第32話「烈戦」

「……貴様らっ、まだ生きているかっ!?」


 瓦礫から這い出した副隊長は、部下の竜騎兵たちを探す。

 数は大分減ってはいるが、まだ動ける者たちが名乗りをあげる。


「隊長は、まだ空で戦っておられるのか?」

「はいっ、隊長騎は健在です!」


 副隊長は剣をなくしている事に気付き、予備の短刀を引きぬく。これを接近戦に使うのは心もとないが、トーチとして魔法攻撃に徹すればまだいける。


「まだ終わってはいない。奴が街を蹂躙する前に、ここで食い止めるぞ!」


 既に激戦を経験して息も絶え絶えであろうが、彼らは誇り高き打撃空中騎兵の精鋭たちである。一斉に敬礼して、持ち場に向かう。

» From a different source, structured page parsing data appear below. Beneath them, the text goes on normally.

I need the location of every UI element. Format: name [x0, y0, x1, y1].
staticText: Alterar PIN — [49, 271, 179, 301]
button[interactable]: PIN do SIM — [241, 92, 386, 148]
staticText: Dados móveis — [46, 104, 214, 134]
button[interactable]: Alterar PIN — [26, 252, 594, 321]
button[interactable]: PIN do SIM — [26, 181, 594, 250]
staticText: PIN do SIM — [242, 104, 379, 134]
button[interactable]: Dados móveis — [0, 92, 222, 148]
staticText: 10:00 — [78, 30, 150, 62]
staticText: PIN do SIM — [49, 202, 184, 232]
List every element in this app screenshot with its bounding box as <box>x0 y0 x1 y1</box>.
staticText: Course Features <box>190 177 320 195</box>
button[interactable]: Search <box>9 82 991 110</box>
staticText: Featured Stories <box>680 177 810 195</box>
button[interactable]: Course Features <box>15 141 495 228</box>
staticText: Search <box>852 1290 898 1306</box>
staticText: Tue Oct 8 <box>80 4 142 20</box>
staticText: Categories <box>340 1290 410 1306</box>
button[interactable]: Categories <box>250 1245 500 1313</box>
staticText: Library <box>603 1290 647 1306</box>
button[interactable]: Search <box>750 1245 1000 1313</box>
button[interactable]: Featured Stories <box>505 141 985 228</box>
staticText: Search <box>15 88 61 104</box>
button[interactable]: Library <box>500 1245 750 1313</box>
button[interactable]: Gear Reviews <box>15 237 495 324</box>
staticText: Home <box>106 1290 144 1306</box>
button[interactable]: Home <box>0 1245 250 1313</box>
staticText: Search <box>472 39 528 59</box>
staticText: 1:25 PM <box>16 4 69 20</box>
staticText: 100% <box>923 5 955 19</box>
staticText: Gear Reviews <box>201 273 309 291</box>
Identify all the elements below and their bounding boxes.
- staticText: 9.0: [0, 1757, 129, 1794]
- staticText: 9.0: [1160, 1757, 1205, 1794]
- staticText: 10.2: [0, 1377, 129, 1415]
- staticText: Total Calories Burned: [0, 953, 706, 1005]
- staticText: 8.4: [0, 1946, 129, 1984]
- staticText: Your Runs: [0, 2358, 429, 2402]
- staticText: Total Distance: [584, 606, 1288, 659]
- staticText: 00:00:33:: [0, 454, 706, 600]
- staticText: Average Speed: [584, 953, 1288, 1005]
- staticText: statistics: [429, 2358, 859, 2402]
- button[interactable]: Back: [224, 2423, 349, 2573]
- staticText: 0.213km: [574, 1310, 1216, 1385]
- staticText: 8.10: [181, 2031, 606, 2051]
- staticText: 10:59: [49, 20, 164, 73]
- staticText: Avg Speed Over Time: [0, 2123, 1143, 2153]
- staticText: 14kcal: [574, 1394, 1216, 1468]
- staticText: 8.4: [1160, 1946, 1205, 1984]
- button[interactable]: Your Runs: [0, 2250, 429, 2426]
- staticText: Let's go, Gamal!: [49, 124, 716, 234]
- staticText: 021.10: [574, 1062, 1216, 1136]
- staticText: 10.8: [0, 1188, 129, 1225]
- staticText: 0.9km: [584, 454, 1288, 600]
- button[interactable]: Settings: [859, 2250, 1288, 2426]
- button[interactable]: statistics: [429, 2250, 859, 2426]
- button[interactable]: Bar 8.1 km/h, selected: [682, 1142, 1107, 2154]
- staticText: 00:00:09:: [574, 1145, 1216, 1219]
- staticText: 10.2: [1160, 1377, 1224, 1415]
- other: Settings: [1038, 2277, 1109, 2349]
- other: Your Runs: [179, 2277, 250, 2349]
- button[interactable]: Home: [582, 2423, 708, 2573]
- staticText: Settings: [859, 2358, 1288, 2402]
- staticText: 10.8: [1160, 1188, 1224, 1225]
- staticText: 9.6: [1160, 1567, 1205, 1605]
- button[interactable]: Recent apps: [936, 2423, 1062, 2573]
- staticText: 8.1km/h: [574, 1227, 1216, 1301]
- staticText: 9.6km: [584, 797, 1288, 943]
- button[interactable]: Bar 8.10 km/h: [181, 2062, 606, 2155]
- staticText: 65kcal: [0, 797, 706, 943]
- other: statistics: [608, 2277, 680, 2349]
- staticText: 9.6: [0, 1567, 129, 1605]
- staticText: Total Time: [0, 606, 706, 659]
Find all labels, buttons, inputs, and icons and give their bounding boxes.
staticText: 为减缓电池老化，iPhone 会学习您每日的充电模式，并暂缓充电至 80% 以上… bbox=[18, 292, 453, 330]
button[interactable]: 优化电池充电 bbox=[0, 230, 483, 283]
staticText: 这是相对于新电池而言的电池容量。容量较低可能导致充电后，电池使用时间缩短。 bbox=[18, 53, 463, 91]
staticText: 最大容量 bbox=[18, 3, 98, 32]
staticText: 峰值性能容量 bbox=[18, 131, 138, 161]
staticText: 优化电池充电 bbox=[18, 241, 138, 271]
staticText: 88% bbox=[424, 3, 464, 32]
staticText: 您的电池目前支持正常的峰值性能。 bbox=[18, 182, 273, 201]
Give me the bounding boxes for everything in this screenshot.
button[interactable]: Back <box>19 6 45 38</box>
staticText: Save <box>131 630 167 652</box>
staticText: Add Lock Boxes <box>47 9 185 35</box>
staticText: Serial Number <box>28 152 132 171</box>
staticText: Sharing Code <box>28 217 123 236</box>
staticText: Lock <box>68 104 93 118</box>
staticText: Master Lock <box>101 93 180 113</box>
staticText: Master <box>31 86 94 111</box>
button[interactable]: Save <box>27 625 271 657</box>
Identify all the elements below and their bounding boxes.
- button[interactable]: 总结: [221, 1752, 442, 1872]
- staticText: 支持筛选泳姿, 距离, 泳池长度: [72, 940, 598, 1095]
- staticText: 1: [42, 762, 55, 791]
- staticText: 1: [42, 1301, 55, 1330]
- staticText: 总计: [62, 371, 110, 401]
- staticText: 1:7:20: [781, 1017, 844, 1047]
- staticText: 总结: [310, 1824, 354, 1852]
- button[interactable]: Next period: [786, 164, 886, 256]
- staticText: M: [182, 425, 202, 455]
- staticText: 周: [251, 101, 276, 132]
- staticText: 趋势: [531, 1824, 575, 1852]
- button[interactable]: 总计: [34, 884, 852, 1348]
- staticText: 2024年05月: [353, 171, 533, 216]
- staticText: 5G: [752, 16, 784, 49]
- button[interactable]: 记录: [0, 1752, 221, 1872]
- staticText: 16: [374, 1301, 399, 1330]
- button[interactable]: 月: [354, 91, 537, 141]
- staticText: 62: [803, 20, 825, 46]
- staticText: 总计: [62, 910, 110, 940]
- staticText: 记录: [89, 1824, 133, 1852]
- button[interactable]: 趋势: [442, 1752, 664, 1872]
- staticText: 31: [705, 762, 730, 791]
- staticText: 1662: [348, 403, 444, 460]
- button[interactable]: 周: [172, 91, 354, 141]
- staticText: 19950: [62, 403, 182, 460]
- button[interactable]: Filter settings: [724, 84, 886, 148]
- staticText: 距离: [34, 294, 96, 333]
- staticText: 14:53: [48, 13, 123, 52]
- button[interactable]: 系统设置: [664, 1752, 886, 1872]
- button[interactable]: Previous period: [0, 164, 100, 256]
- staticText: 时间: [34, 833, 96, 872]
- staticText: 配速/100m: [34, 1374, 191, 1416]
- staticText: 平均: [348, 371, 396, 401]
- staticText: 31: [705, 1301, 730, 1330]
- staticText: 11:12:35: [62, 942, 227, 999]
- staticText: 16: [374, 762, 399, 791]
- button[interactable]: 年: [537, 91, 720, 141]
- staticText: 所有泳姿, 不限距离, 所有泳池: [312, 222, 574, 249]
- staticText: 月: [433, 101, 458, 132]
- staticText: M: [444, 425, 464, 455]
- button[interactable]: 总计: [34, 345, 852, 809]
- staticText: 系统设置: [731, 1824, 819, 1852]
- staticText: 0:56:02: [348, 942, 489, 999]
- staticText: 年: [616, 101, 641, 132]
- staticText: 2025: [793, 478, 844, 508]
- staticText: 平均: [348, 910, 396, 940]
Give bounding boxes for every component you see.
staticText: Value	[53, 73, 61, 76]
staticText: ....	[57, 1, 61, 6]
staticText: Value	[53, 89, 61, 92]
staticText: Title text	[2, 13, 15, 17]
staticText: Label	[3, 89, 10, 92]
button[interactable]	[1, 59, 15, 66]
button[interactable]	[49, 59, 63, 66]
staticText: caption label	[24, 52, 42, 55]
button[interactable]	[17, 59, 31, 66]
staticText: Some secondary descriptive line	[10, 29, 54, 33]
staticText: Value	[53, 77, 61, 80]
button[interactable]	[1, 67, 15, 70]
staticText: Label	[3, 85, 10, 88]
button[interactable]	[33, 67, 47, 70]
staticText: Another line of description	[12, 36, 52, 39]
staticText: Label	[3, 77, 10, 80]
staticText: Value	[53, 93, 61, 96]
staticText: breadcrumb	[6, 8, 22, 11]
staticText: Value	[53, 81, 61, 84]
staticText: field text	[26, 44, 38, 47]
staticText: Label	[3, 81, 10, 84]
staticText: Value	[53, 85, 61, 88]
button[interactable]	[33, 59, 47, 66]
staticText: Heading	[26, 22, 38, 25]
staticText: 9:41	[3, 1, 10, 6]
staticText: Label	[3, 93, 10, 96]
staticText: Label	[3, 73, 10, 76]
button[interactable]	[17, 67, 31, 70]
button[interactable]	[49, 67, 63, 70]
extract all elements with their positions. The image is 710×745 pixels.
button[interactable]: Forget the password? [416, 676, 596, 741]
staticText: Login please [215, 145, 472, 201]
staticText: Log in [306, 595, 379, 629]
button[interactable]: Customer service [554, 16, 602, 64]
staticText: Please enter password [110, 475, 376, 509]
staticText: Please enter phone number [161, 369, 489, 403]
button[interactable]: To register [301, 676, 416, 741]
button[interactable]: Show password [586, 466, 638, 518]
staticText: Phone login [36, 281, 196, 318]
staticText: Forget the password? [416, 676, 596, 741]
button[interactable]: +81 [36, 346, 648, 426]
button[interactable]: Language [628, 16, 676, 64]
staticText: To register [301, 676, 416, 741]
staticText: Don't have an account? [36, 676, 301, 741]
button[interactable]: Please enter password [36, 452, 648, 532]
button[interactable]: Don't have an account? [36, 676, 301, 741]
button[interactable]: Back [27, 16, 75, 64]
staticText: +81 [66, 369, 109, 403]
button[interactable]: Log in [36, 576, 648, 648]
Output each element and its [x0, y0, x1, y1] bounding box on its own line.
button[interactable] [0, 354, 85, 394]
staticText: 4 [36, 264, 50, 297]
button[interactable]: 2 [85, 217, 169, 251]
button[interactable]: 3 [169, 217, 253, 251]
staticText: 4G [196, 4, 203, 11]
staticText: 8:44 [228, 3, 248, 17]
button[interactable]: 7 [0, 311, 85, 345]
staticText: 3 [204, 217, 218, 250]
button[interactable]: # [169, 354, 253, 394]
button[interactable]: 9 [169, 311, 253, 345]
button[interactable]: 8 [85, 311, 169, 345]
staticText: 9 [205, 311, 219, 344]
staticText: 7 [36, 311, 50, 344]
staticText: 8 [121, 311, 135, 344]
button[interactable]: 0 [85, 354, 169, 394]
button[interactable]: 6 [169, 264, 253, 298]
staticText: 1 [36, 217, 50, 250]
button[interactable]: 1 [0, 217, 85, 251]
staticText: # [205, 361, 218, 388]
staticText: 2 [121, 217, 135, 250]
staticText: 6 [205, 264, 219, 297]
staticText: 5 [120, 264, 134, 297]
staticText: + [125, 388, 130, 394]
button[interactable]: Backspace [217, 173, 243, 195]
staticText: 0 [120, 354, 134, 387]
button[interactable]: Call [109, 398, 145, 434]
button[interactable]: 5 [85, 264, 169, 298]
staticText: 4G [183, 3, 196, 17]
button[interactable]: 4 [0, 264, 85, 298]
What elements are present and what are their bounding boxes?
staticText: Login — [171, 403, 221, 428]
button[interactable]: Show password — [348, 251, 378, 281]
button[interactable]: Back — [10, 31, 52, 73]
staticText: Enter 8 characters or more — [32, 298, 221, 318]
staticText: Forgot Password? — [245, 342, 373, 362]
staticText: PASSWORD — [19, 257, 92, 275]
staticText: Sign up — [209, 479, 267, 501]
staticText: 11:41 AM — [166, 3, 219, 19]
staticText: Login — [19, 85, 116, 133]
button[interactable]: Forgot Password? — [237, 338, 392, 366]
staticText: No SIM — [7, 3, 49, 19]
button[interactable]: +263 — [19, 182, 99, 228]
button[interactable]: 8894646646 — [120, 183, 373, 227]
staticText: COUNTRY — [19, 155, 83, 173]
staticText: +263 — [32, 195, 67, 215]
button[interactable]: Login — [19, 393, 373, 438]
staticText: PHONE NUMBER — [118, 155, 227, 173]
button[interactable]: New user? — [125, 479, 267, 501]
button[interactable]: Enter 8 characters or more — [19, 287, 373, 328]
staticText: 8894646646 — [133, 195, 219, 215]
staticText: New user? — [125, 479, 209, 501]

「副隊長! 瓦礫の中に学生が! 怪我をしております!」



◆◆◆◆◆



 倒壊した競技場の破片から引き上げららたハル・クオンは、意識を取り戻すなり「シルヴィア様は!?」と取り乱した様子で尋ねた。


「分からん。このありさまでは、誰が生きていて死んでいるのか……」


 ハルは、足を引きづって小太刀を手繰り寄せ、なけなしの魔力を注入する。


「……生きている。まだ戦っている」


 小太刀で魔力が増幅された残滓か、彼女を感じる事が出来た。

 何処にいるのかは分からないが、まだ彼女は闘志に燃えている。


「お願いします! パウダーをありったけ下さい!」


 相手にしてみれば、とんでもない願いである。

 ただでさえ補給が絶たれている状況で、貴重なパウダーを投げ渡せるはずがない。

 だが、小太刀の絶大な威力で、手持ちのパウダーをあっという間に使い尽くし、残りのパウダーはわずか1包。恐らく1分も持てばいい方だろう。


「良いから、君は安全なところへ……」


 騎士が促した時、超竜の光弾が至近距離に着弾した。

 瓦礫が石弾となって騎士たちを襲う。何人かが障壁魔法を展開するが、全員を庇いきれない。


「伏せて!」


 ハルが最後のパウダーを点火する。

 障壁はたちまちのうちに拡大し、光弾を遮断した。


「今のは……。それに、その剣は烏丸君の……」


 副隊長は、何事かを理解したように頷くと、ポーチの中からパウダーの薬莢を取り出す。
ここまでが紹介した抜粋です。